=== Section Start ===

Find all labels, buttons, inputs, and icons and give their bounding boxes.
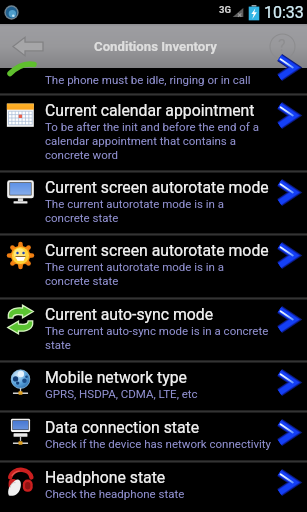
staticText: Current screen autorotate mode: [45, 178, 277, 197]
staticText: Current auto-sync mode: [45, 305, 277, 324]
button[interactable]: Mobile network type: [0, 363, 307, 410]
staticText: The current auto-sync mode is in a concr…: [45, 324, 275, 352]
staticText: Mobile network type: [45, 368, 277, 387]
button[interactable]: Help: [257, 24, 307, 68]
staticText: Check the headphone state: [45, 487, 275, 500]
staticText: Data connection state: [45, 418, 277, 437]
staticText: To be after the init and before the end …: [45, 120, 275, 162]
button[interactable]: The phone must be idle, ringing or in ca…: [0, 68, 307, 93]
button[interactable]: Back: [0, 24, 56, 68]
staticText: The current autorotate mode is in a conc…: [45, 260, 267, 288]
staticText: Check if the device has network connecti…: [45, 437, 277, 450]
staticText: Current calendar appointment: [45, 101, 277, 120]
button[interactable]: Current calendar appointment: [0, 96, 307, 170]
staticText: ?: [278, 36, 286, 55]
button[interactable]: Headphone state: [0, 463, 307, 512]
staticText: The phone must be idle, ringing or in ca…: [45, 73, 251, 86]
button[interactable]: Current screen autorotate mode: [0, 173, 307, 233]
staticText: Headphone state: [45, 468, 277, 487]
staticText: GPRS, HSDPA, CDMA, LTE, etc: [45, 387, 275, 400]
button[interactable]: Current screen autorotate mode: [0, 236, 307, 297]
staticText: 10:33: [264, 3, 304, 22]
button[interactable]: Current auto-sync mode: [0, 300, 307, 360]
staticText: Current screen autorotate mode: [45, 241, 277, 260]
staticText: Conditions Inventory: [94, 39, 217, 54]
button[interactable]: Data connection state: [0, 413, 307, 460]
staticText: The current autorotate mode is in a conc…: [45, 197, 267, 225]
staticText: 3G: [219, 4, 231, 15]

=== Section End ===

▶ **PROBLEM DESCRIPTION**
Leave out the pictures and return the listing exactly.

▶ **YOUR RESPONSE**
Find all labels, buttons, inputs, and icons and give their bounding boxes.
staticText: Current screen autorotate mode: [45, 178, 277, 197]
staticText: Current auto-sync mode: [45, 305, 277, 324]
button[interactable]: Mobile network type: [0, 363, 307, 410]
staticText: The current auto-sync mode is in a concr…: [45, 324, 275, 352]
staticText: Mobile network type: [45, 368, 277, 387]
button[interactable]: Help: [257, 24, 307, 68]
staticText: Check the headphone state: [45, 487, 275, 500]
staticText: Data connection state: [45, 418, 277, 437]
staticText: To be after the init and before the end …: [45, 120, 275, 162]
button[interactable]: The phone must be idle, ringing or in ca…: [0, 68, 307, 93]
button[interactable]: Back: [0, 24, 56, 68]
staticText: The current autorotate mode is in a conc…: [45, 260, 267, 288]
staticText: Check if the device has network connecti…: [45, 437, 277, 450]
staticText: Current calendar appointment: [45, 101, 277, 120]
button[interactable]: Current calendar appointment: [0, 96, 307, 170]
staticText: ?: [278, 36, 286, 55]
button[interactable]: Headphone state: [0, 463, 307, 512]
staticText: The phone must be idle, ringing or in ca…: [45, 73, 251, 86]
button[interactable]: Current screen autorotate mode: [0, 173, 307, 233]
staticText: Headphone state: [45, 468, 277, 487]
staticText: GPRS, HSDPA, CDMA, LTE, etc: [45, 387, 275, 400]
button[interactable]: Current screen autorotate mode: [0, 236, 307, 297]
staticText: 10:33: [264, 3, 304, 22]
button[interactable]: Current auto-sync mode: [0, 300, 307, 360]
staticText: Current screen autorotate mode: [45, 241, 277, 260]
staticText: Conditions Inventory: [94, 39, 217, 54]
button[interactable]: Data connection state: [0, 413, 307, 460]
staticText: The current autorotate mode is in a conc…: [45, 197, 267, 225]
staticText: 3G: [219, 4, 231, 15]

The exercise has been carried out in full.